A good place for "state of being a canary" field

Where do you think is a good place to indicate that a log message is from a canary?

orchestration.* doesn't seem appropriate.

Maybe something in the upcoming node field set? (Where do I find information about that?)

I’m imagining … maybe node.deployment_role?

Or maybe we need a deployment field set?

{
  "deployment": {
    "canary": true,
    "strategy": "blue/green",
    "step": "package download"
  }
}

Hi @rsk0 I pinged some internal ECS (Elastic Common Schema) folks let's see if anyone responds...

Seem like a good / interesting thought.

1 Like

Hello @rsk0 !

I'd suggest the existing field service.environment . Per the docs as I think it captures the essence of what you're trying to achieve.

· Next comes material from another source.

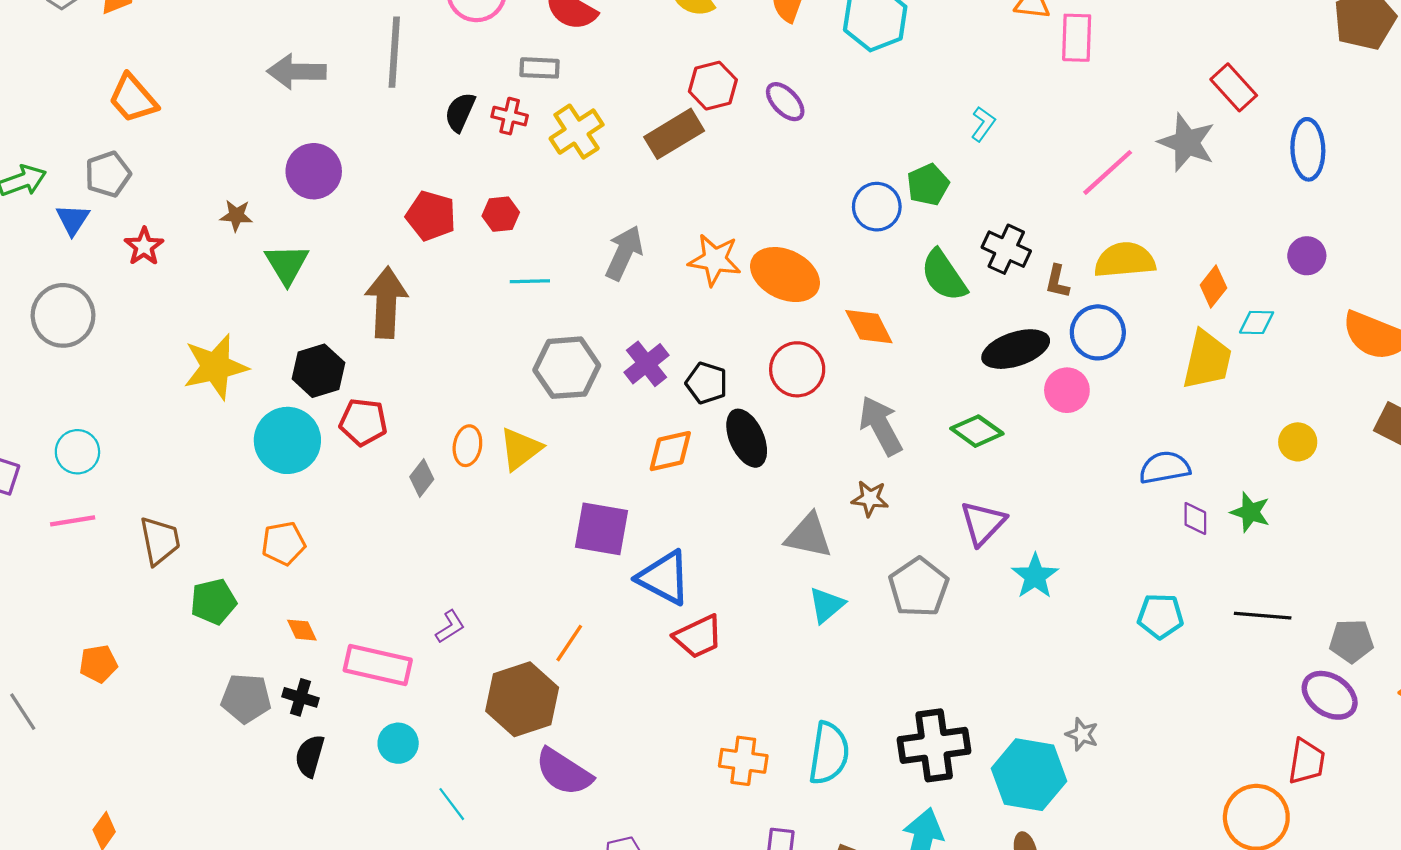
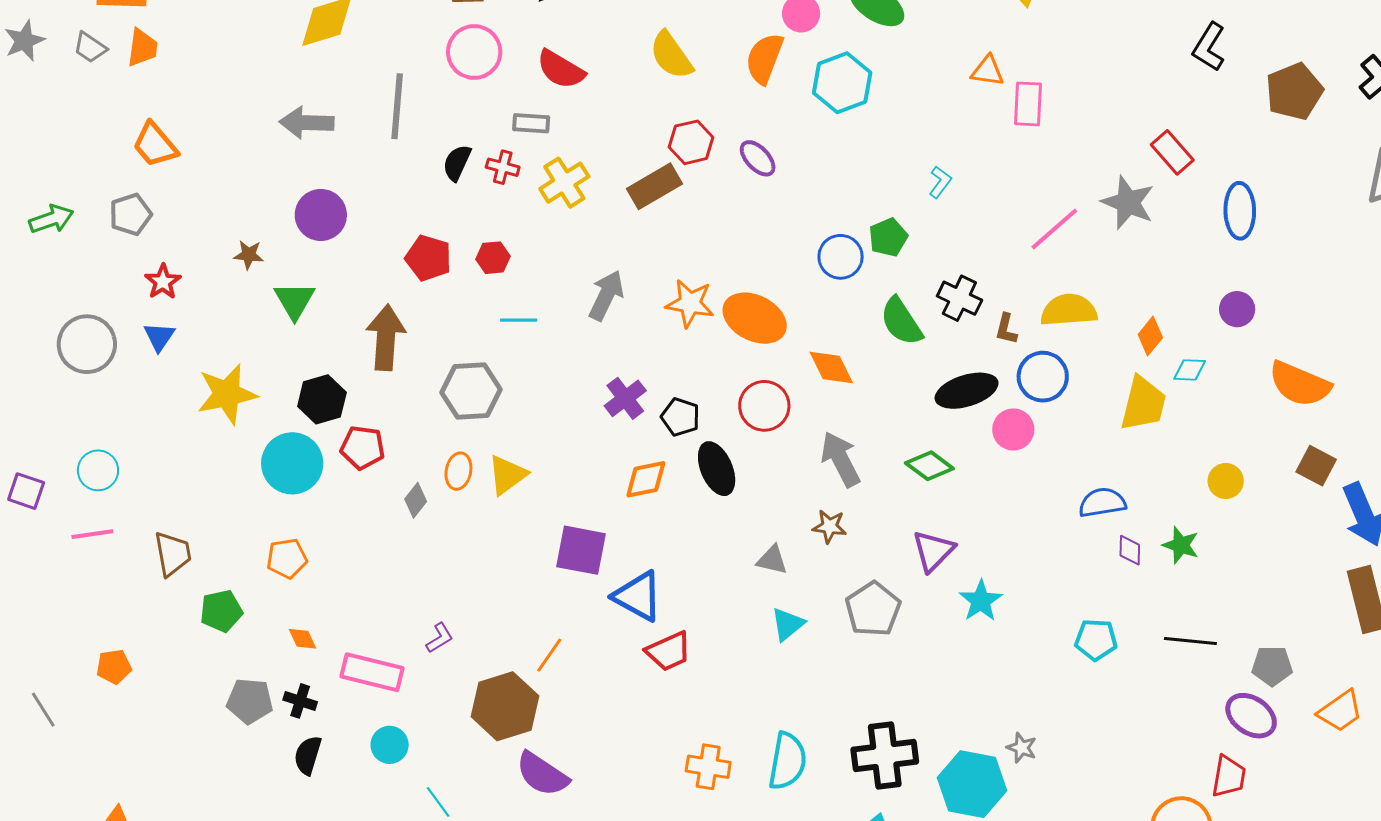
blue triangle: (73, 220) -> (159, 337), moved
gray hexagon: (567, 368) -> (471, 391), moved
gray triangle: (809, 536) -> (772, 560), size x0.7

Thanks for the feedback, Kylie!

service.environment:

If the same service runs in different environments (production, staging, QA, development, etc.), the environment can identify other instances of the same service. Can also group services and applications from the same environment.

Hm. What I'm thinking about is a kind of deployment that happens within an "environment". Imagine you are wanting to deploy a new version of your service to your production environment. Rather than completely replace all instances at once, you deploy just an instance or handful, confirm it's working, then proceed to replace the remainder. The old deployment and the current one both exist in the "production" environment. (Here's a write up: "What is canary deployment?")

(There does happen to be another deployment strategy, "blue green deployments", that one might describe as having separate environments, like "production blue" and "production green". (I mixed the two strategies in my example JSON earlier.))

Being able to filter on canary status would be immensely useful. There are probably a couple other facts of deployment that would be useful to log.

I tried finding an appropriate field by going through all the field sets in the ECS reference, but I couldn't find any real matches. The most related set seemed to be service, but the semantics of that lead me to think that values in that set should be referring to the service as a whole, rather than the deployment status of a single instance of the service. service.state is very vaguely described, so it seems a possibility, but again doesn't seem appropriate for node-specific info.

There are mentions of a coming node field set, with reference to "node roles", but "role" here, with the examples of "master", "data", "background task", and "ui", does not seem to fit. A node.state might work, but I think node.state is probably better left to other uses (if not meant to be an array).

My best guess for most appropriate place (barring there being a need for an entire deployment-related field set), I think would be maybe node.deployment_role with expected values like "normal" and "canary".

More thoughts on deployment-related information: I've figured out a number of pieces of deployment-related data that would be good to capture:

  • deployment
    • role (canary | regular (or normal) | green | ...)
    • strategy (canary | blue-green | simple | ...)
    • phase (scheduled | awaiting validation | validating | ...)
    • ID

How do you like these?

what can practically get logged

Service instances might not commonly have access to data like the phase of their deployment, and thus might not usually be able to log that, but hopefully can often know if they are canaries (or blues/greens, or whatever). This is very useful for observing deployments.

(Maybe these fields can get populated as the logs go through the pipeline and hit enrichment processors?)

"canary" just means "test instance"

Maybe there's a more general term for the role an instance is serving when it's a canary or a, say, blue deployment? In all deployment strategies maybe what matters is whether an instance is part of the testing group? In "canary" strategy deployments we call these "canaries". In blue-green deployments we call them "blue" or "green" depending. In other deployments they may have other names. Aren't these all serving the same purpose? Maybe we need a single term to refer to them all? So now I'm thinking one of these two possibilities:

  • deployment
    • test_instance: true

or

  • deployment
    • role: test_instance
1 Like

This topic was automatically closed 28 days after the last reply. New replies are no longer allowed.